--- YOUR OBJECTIVE ---
Each line that includes "transferências" must be copied from the records.
──────── TASK MATERIAL
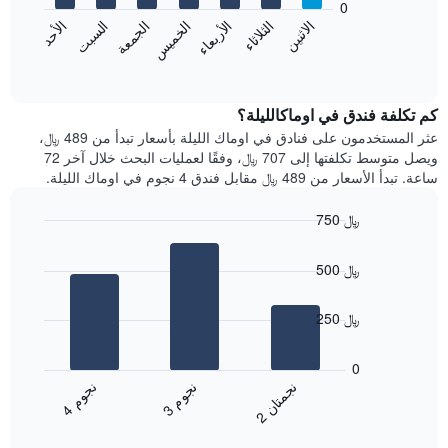
0
الشهور.
الاثنين
الخميس
الأحد
الأربعاء
السبت
الثلاثاء
الجمعة
يتضمن
يعرض
المخطط
المخطط
End
التالي
of
التالي
interactive
1
متوسط
chart
محور
سعر
كم تكلفة فندق في اوماكالليلة؟
Y
غرفة
عثر المستخدمون على فنادق في اوماك الليلة بأسعار تبدأ من 489 ﷼،
الذي
كل
ويصل متوسط تكلفتها إلى 707 ﷼، وفقًا لعمليات البحث خلال آخر 72
يعرض
يوم
ساعة. تبدأ الأسعار من 489 ﷼ مقابل فندق 4 نجوم في اوماك الليلة.
متوسط
في
سعر
الأسبوع
750 ﷼
غرفة
يتضمن
Bar
المخطط
Chart
graphic.
chart
1
500 ﷼
with
محور
3
X
bars.
250 ﷼
الذي
يعرض
يعرض
أيام
المخطط
0
الأسبوع.
التالي
ن
م
ن
ن
ن
م
يتضمن
متوسط
3
ج
و
4
ج
و
2
ج
م
ت
ا
المخطط
End
سعر
of
التالي
الغرفة
interactive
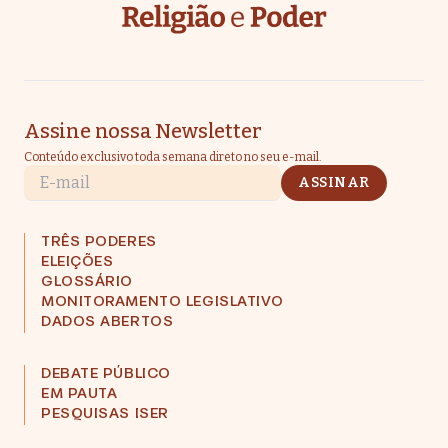
Assine nossa Newsletter
Conteúdo exclusivo toda semana direto no seu e-mail.
E-mail
ASSINAR
TRÊS PODERES
ELEIÇÕES
GLOSSÁRIO
MONITORAMENTO LEGISLATIVO
DADOS ABERTOS
DEBATE PÚBLICO
EM PAUTA
PESQUISAS ISER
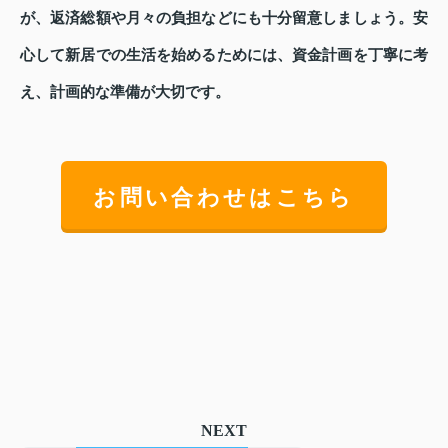
が、返済総額や月々の負担などにも十分留意しましょう。安
心して新居での生活を始めるためには、資金計画を丁寧に考
え、計画的な準備が大切です。
お問い合わせはこちら
NEXT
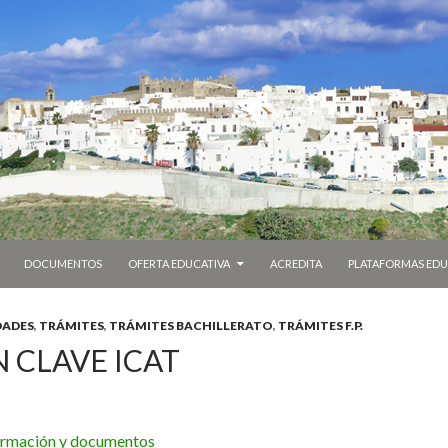
DOCUMENTOS
OFERTA EDUCATIVA
ACREDITA
PLATAFORMAS EDU
ADES
,
TRÁMITES
,
TRÁMITES BACHILLERATO
,
TRÁMITES F.P.
 CLAVE ICAT
ormación y documentos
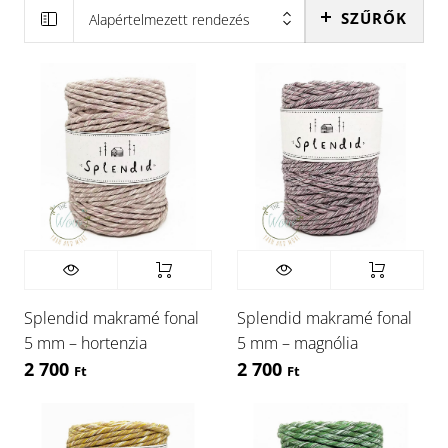
SZŰRŐK
Alapértelmezett rendezés
Splendid makramé fonal
Splendid makramé fonal
5 mm – hortenzia
5 mm – magnólia
2 700
2 700
Ft
Ft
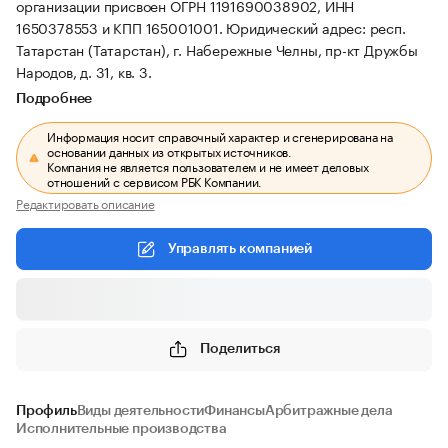
организации присвоен ОГРН 1191690038902, ИНН
1650378553 и КПП 165001001.
Юридический адрес: респ.
Татарстан (Татарстан), г. Набережные Челны, пр-кт Дружбы
Народов, д. 31, кв. 3.
Подробнее
Информация носит справочный характер и сгенерирована на
основании данных из открытых источников.
Компания не является пользователем и не имеет деловых
отношений с сервисом РБК Компании.
Редактировать описание
Управлять компанией
Поделиться
Профиль
Виды деятельности
Финансы
Арбитражные дела
Исполнительные производства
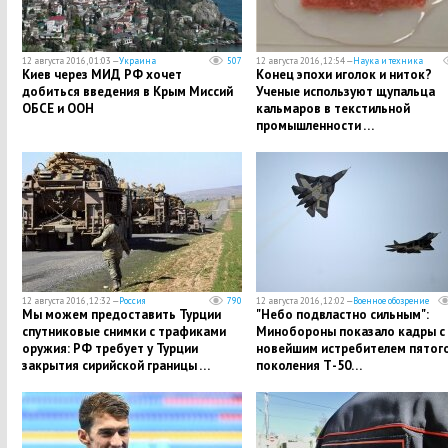
12 августа 2016, 01:03 —
Украина
507
12 августа 2016, 12:54 —
Наука и техника
Киев через МИД РФ хочет
Конец эпохи иголок и ниток?
добиться введения в Крым Миссий
Ученые используют щупальца
ОБСЕ и ООН
кальмаров в текстильной
промышленности …
12 августа 2016, 12:32 —
Россия
790
12 августа 2016, 12:02 —
Военное обозрение
Мы можем предоставить Турции
"Небо подвластно сильным":
спутниковые снимки с трафиками
Минобороны показало кадры с
оружия: РФ требует у Турции
новейшим истребителем пятог
закрытия сирийской границы …
поколения Т-50…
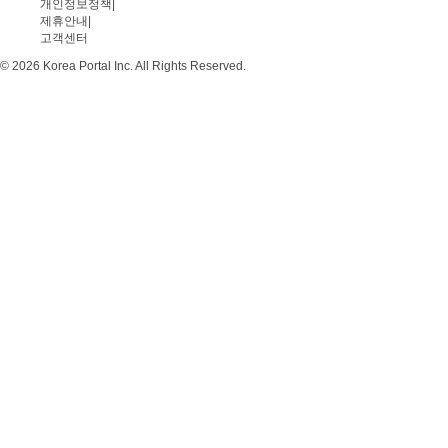
개인정보정책
|
제휴안내
|
고객센터
© 2026 Korea Portal Inc. All Rights Reserved.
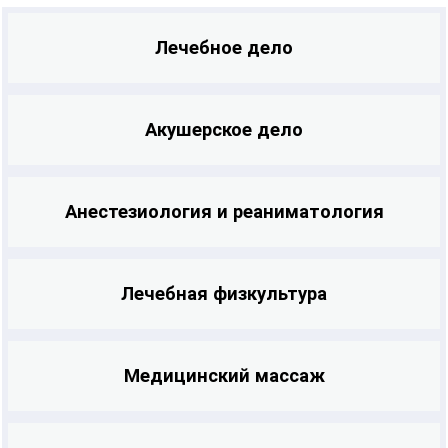
Лечебное дело
Акушерское дело
Анестезиология и реаниматология
Лечебная физкультура
Медицинский массаж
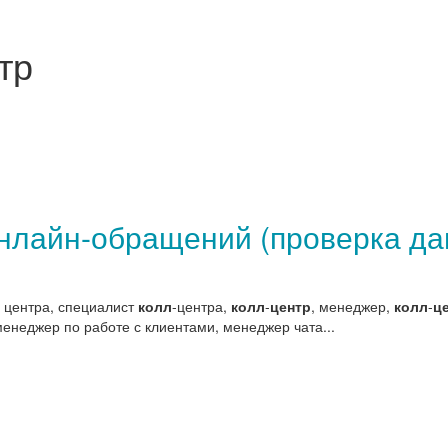
тр
нлайн-обращений (проверка дан
о центра, специалист
колл
-центра,
колл
-
центр
, менеджер,
колл
-
ц
енеджер по работе с клиентами, менеджер чата...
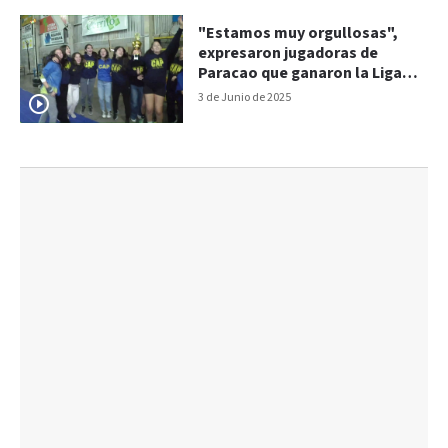
"Estamos muy orgullosas",
expresaron jugadoras de
Paracao que ganaron la Liga
Provincial U17
3 de Junio de 2025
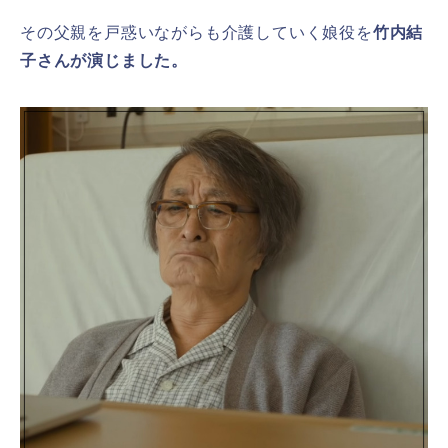
その父親を戸惑いながらも介護していく娘役を
竹内結
子さんが演じました。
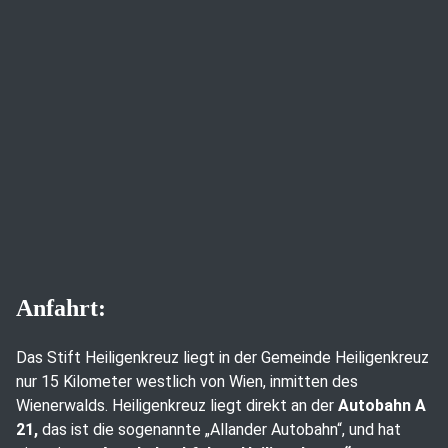
Anfahrt:
Das Stift Heiligenkreuz liegt in der Gemeinde Heiligenkreuz
nur 15 Kilometer westlich von Wien, inmitten des
Wienerwalds. Heiligenkreuz liegt direkt an der
Autobahn A
21,
das ist die sogenannte „Allander Autobahn“, und hat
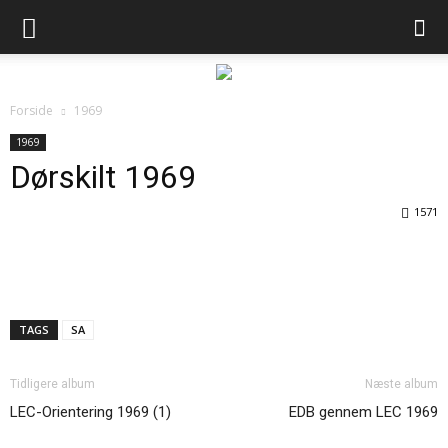
Forside
1969
1969
Dørskilt 1969
1571
TAGS
SA
Tidligere album
Næste album
LEC-Orientering 1969 (1)
EDB gennem LEC 1969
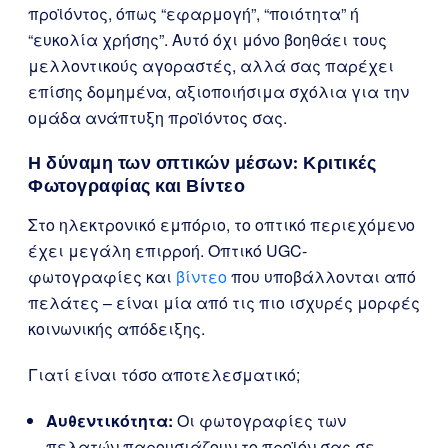
προϊόντος, όπως “εφαρμογή”, “ποιότητα” ή
“ευκολία χρήσης”. Αυτό όχι μόνο βοηθάει τους
μελλοντικούς αγοραστές, αλλά σας παρέχει
επίσης δομημένα, αξιοποιήσιμα σχόλια για την
ομάδα ανάπτυξη προϊόντος σας.
Η δύναμη των οπτικών μέσων: Κριτικές
Φωτογραφίας και Βίντεο
Στο ηλεκτρονικό εμπόριο, το οπτικό περιεχόμενο
έχει μεγάλη επιρροή. Οπτικό UGC-
φωτογραφίες και
βίντεο
που υποβάλλονται από
πελάτες – είναι μία από τις πιο ισχυρές μορφές
κοινωνικής απόδειξης.
Γιατί είναι τόσο αποτελεσματικό;
Αυθεντικότητα:
Οι φωτογραφίες των
πελατών παρουσιάζουν το προϊόν σας σε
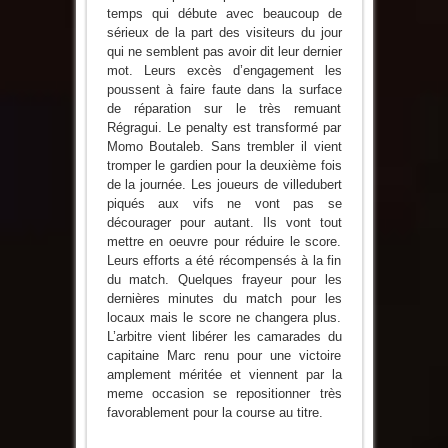
temps qui débute avec beaucoup de
sérieux de la part des visiteurs du jour
qui ne semblent pas avoir dit leur dernier
mot. Leurs excès d’engagement les
poussent à faire faute dans la surface
de réparation sur le très remuant
Régragui. Le penalty est transformé par
Momo Boutaleb. Sans trembler il vient
tromper le gardien pour la deuxième fois
de la journée. Les joueurs de villedubert
piqués aux vifs ne vont pas se
décourager pour autant. Ils vont tout
mettre en oeuvre pour réduire le score.
Leurs efforts a été récompensés à la fin
du match. Quelques frayeur pour les
dernières minutes du match pour les
locaux mais le score ne changera plus.
L’arbitre vient libérer les camarades du
capitaine Marc renu pour une victoire
amplement méritée et viennent par la
meme occasion se repositionner très
favorablement pour la course au titre.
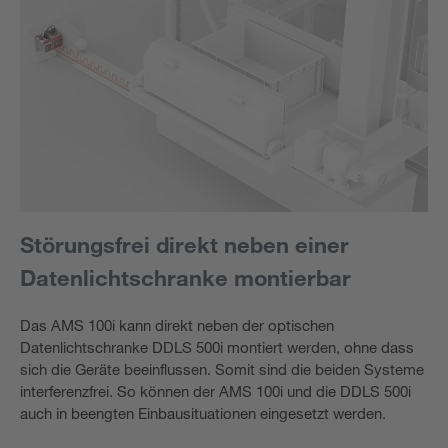
Störungsfrei direkt neben einer
Datenlichtschranke montierbar
Das AMS 100i kann direkt neben der optischen
Datenlichtschranke DDLS 500i montiert werden, ohne dass
sich die Geräte beeinflussen. Somit sind die beiden Systeme
interferenzfrei. So können der AMS 100i und die DDLS 500i
auch in beengten Einbausituationen eingesetzt werden.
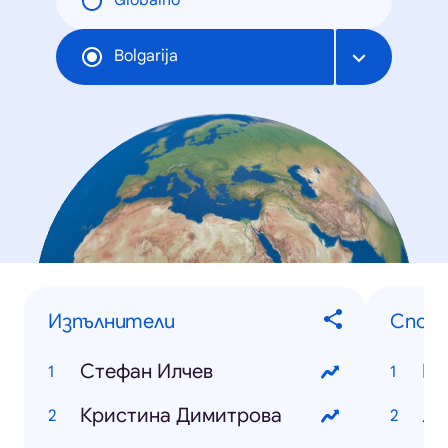
Globalno
Bolgarija
Изпълнители
Спор
Стефан Илчев
Бъ
Кристина Димитрова
Ле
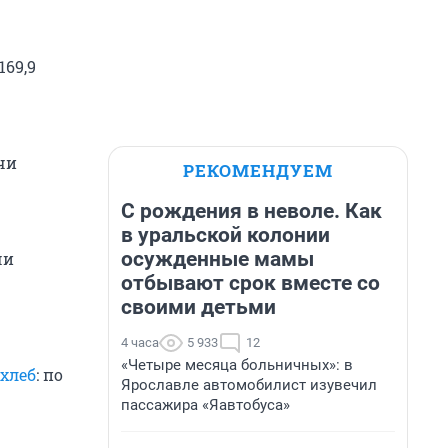
169,9
ячи
РЕКОМЕНДУЕМ
С рождения в неволе. Как
в уральской колонии
осужденные мамы
чи
отбывают срок вместе со
своими детьми
4 часа
5 933
12
«Четыре месяца больничных»: в
хлеб
: по
Ярославле автомобилист изувечил
пассажира «Яавтобуса»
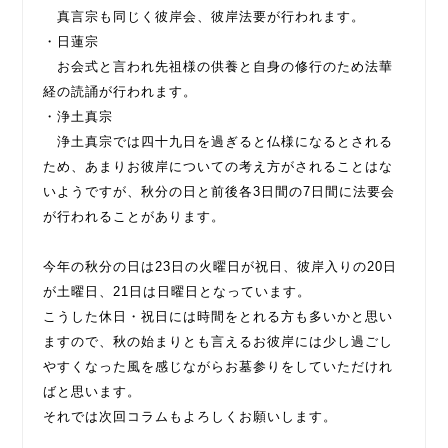
真言宗も同じく彼岸会、彼岸法要が行われます。
・日蓮宗
お会式と言われ先祖様の供養と自身の修行のため法華
経の読誦が行われます。
・浄土真宗
浄土真宗では四十九日を過ぎると仏様になるとされる
ため、あまりお彼岸についての考え方がされることはな
いようですが、秋分の日と前後各3日間の7日間に法要会
が行われることがあります。
今年の秋分の日は23日の火曜日が祝日、彼岸入りの20日
が土曜日、21日は日曜日となっています。
こうした休日・祝日には時間をとれる方も多いかと思い
ますので、秋の始まりとも言えるお彼岸には少し過ごし
やすくなった風を感じながらお墓参りをしていただけれ
ばと思います。
それでは次回コラムもよろしくお願いします。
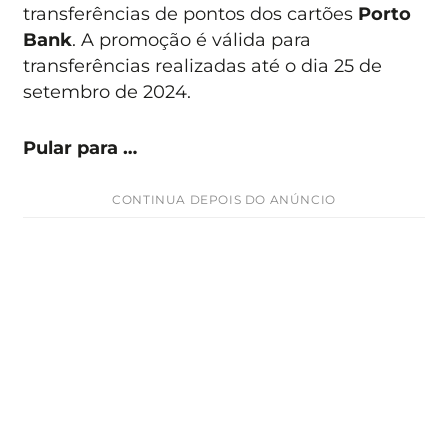
transferências de pontos dos cartões
Porto
Bank
. A promoção é válida para
transferências realizadas até o dia 25 de
setembro de 2024.
Pular para …
CONTINUA DEPOIS DO ANÚNCIO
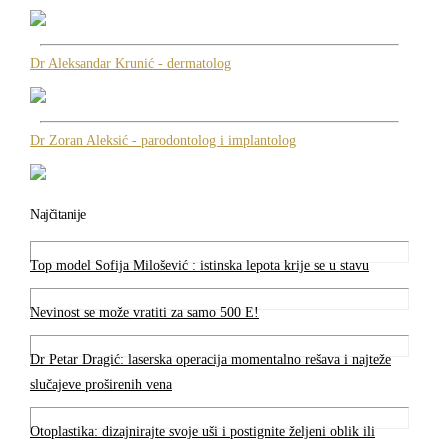
Dr Aleksandar Krunić - dermatolog
Dr Zoran Aleksić - parodontolog i implantolog
Najčitanije
Top model Sofija Milošević : istinska lepota krije se u stavu
Nevinost se može vratiti za samo 500 E!
Dr Petar Dragić: laserska operacija momentalno rešava i najteže
slučajeve proširenih vena
Otoplastika: dizajnirajte svoje uši i postignite željeni oblik ili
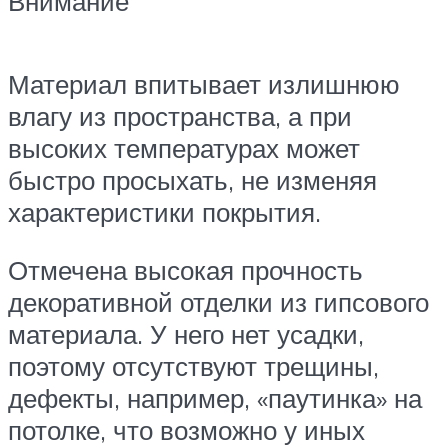
Внимание
Материал впитывает излишнюю
влагу из пространства, а при
высоких температурах может
быстро просыхать, не изменяя
характеристики покрытия.
Отмечена высокая прочность
декоративной отделки из гипсового
материала. У него нет усадки,
поэтому отсутствуют трещины,
дефекты, например, «паутинка» на
потолке, что возможно у иных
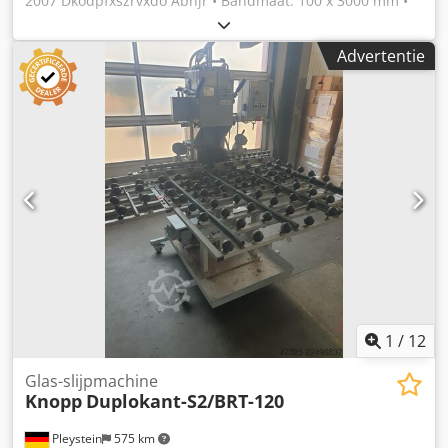
2007 Dkodpfxszrvxdo Abnjr • Bandmaat: 100 x 3000 mm •
Schuurbanden en polijstbanden kunnen apart worden
aangeschaft.
Advertentie
1
/
12
Glas-slijpmachine
Knopp
Duplokant-S2/BRT-120
Pleystein
575 km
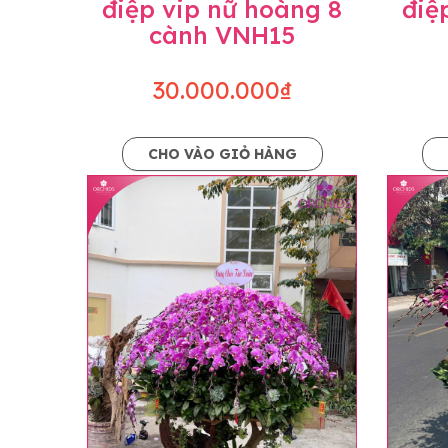
điệp vip nữ hoàng 8
điệ
cành VNH15
30.000.000₫
CHO VÀO GIỎ HÀNG
Lưu ý trước khi đặt hàng
• Về cây hoa: Một chậu hoa lan hồ điệp đẹ
khác nhau đôi chút giữa sản phẩm thực tế 
nhiều, nở ít khi shop có sẵn nên sẽ thay đổ
• Về kiểu dáng & phụ kiện: Beautiful Orc
nếu có thay đổi về màu sắc hoa và kiểu ch
loại hoa và phụ kiện thay thế, vẫn giữ ng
────────────────
--- TASK ANSWER ---
transferências de pontos dos cartões
transferências realizadas até o dia 25 de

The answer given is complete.